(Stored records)
Start of Block

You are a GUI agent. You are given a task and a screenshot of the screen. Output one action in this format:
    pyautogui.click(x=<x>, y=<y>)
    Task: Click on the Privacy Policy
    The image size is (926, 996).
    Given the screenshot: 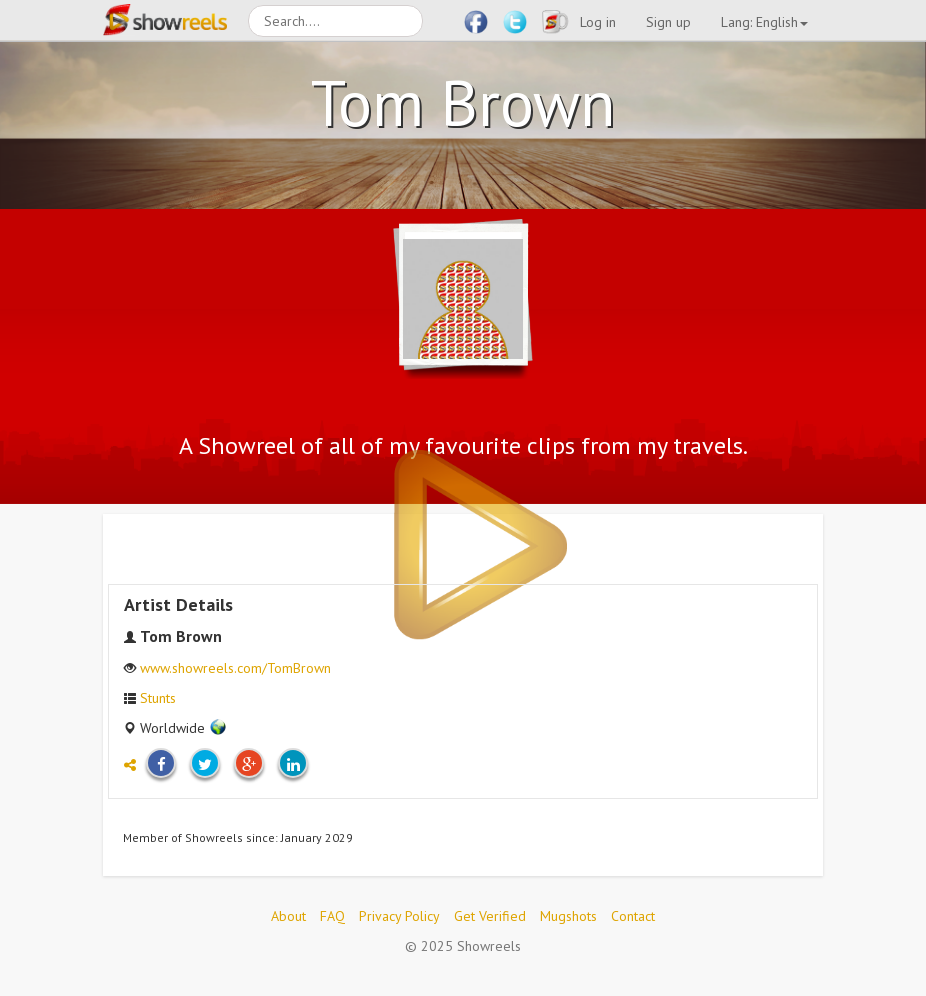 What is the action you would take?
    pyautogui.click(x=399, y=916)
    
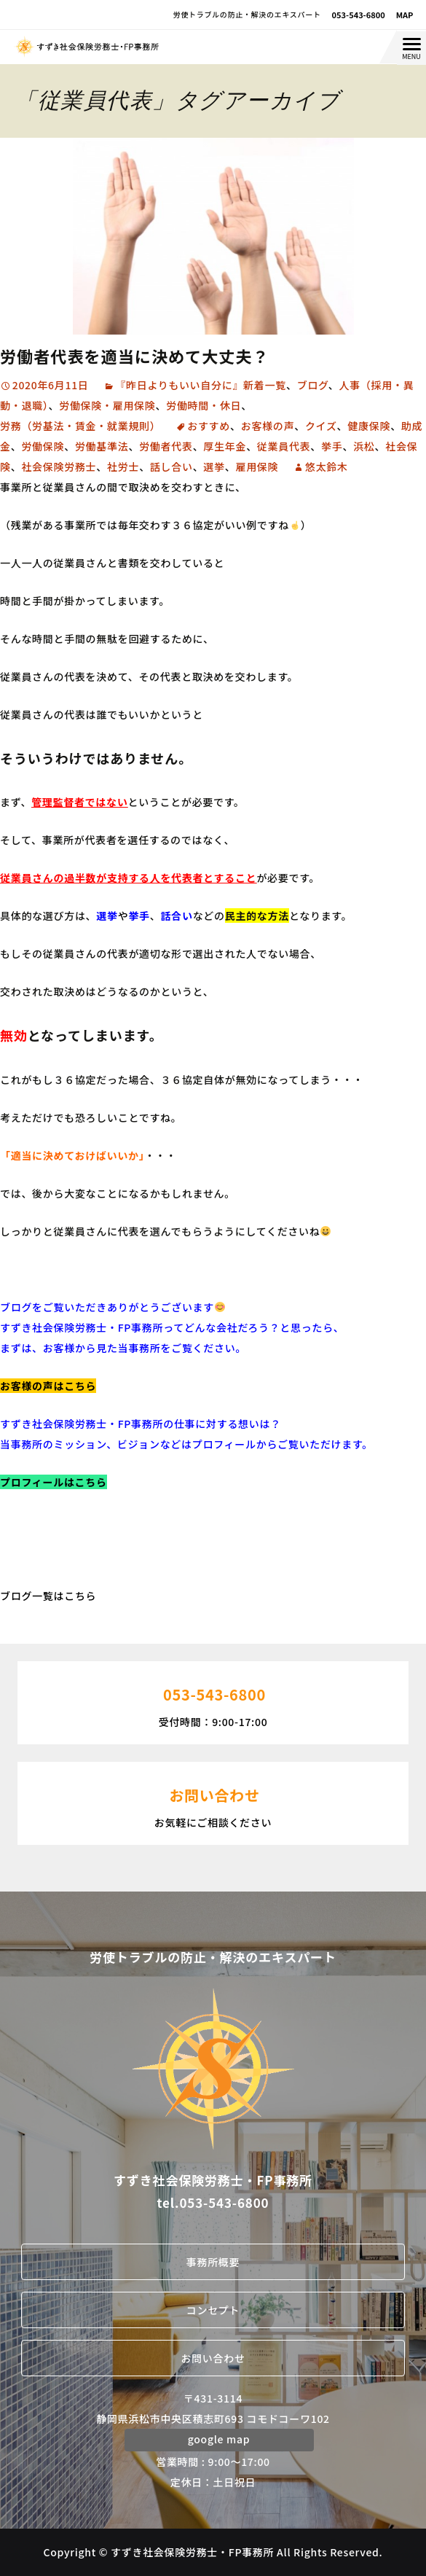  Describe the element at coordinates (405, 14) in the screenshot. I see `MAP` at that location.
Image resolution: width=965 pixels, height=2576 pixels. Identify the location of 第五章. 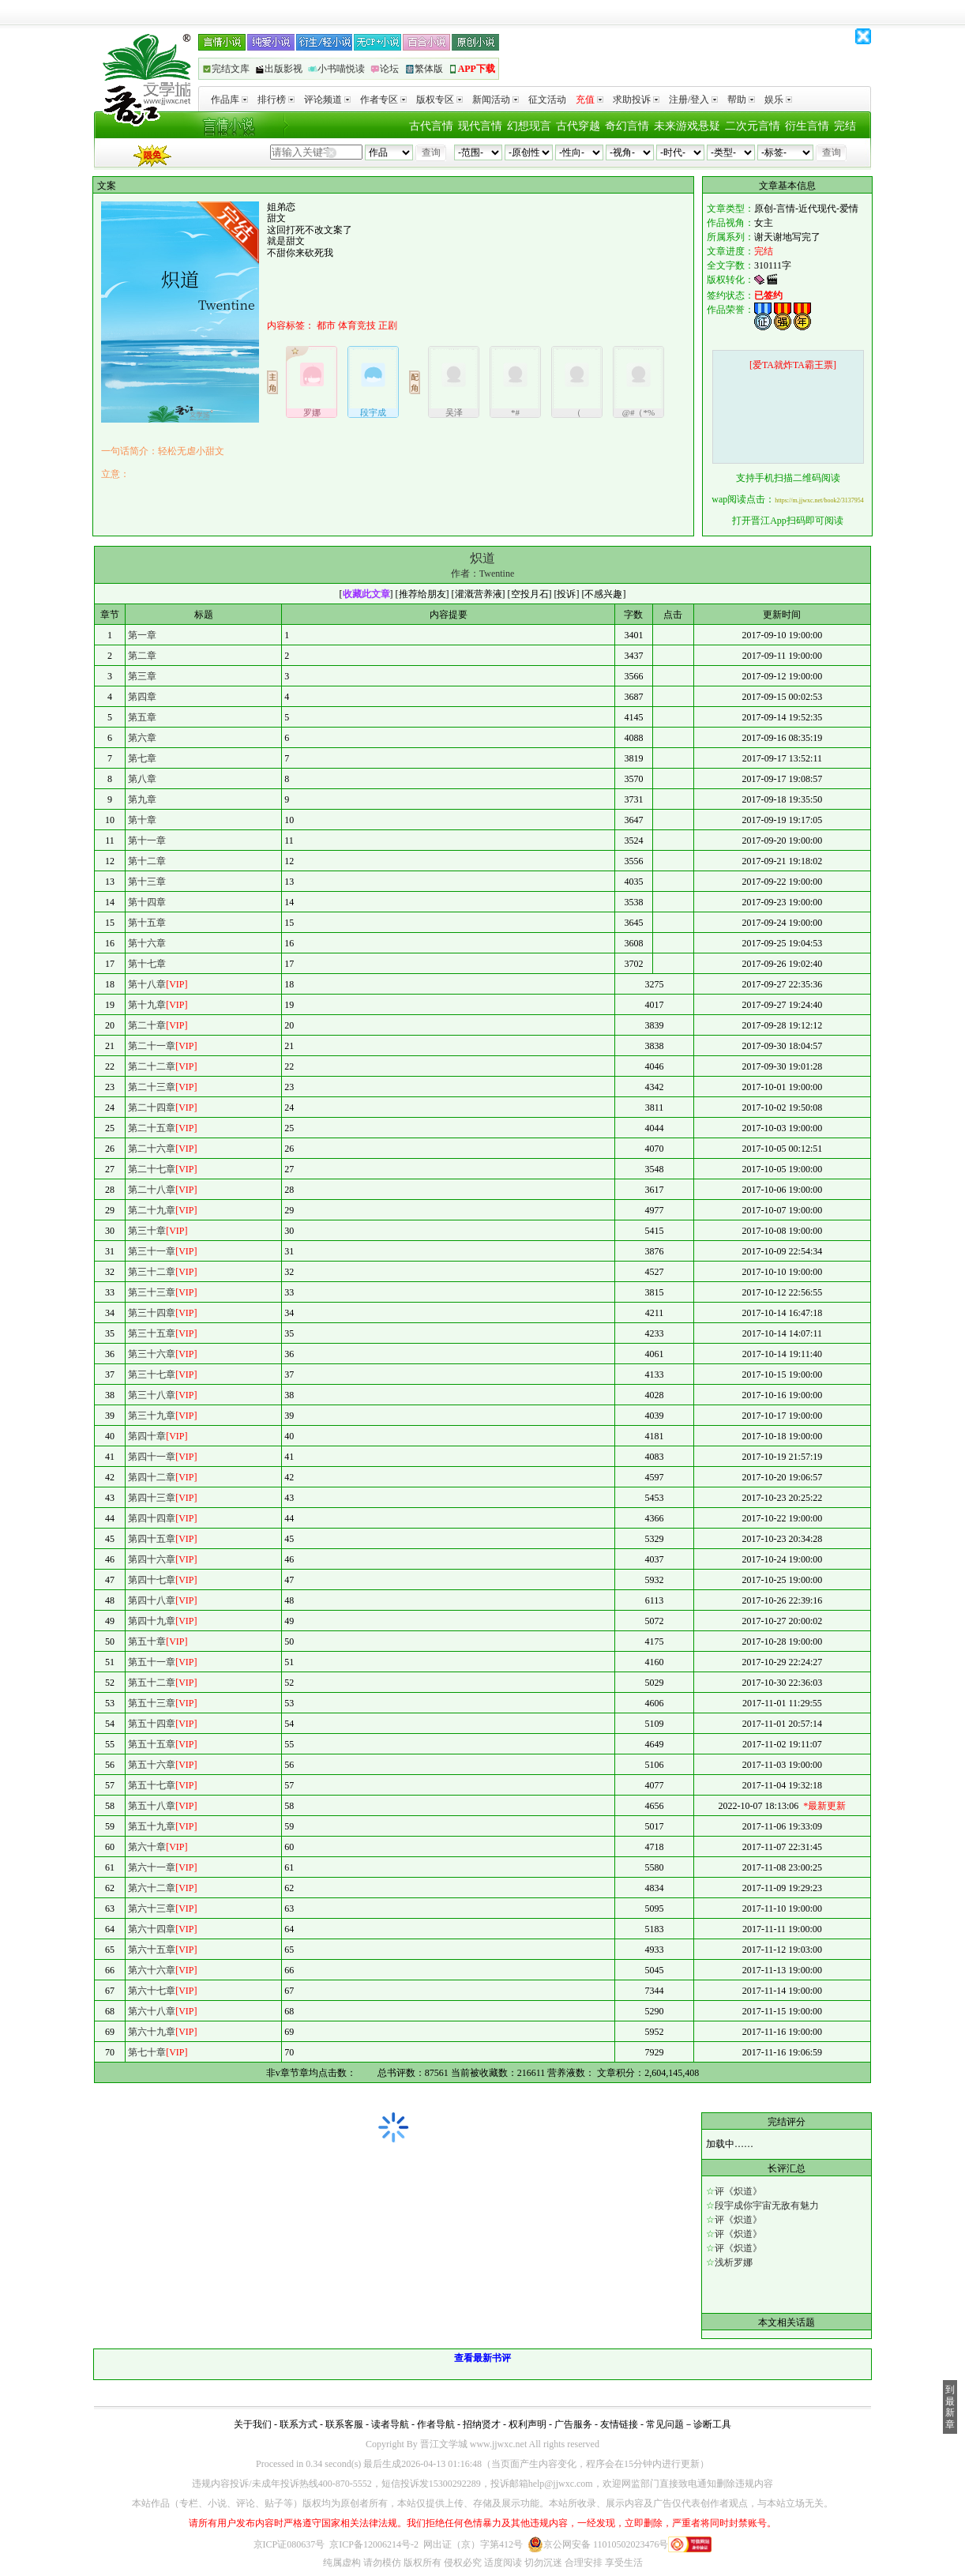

End of Block

What you will do: The entries above hold the needed span. Transcribe exactly the lines from the one with "pyautogui.click(x=<x>, y=<y>)" to the one with "The image size is (926, 996).", both included.

Answer to the problem:
    pyautogui.click(x=<x>, y=<y>)
    Task: Click on the Privacy Policy
    The image size is (926, 996).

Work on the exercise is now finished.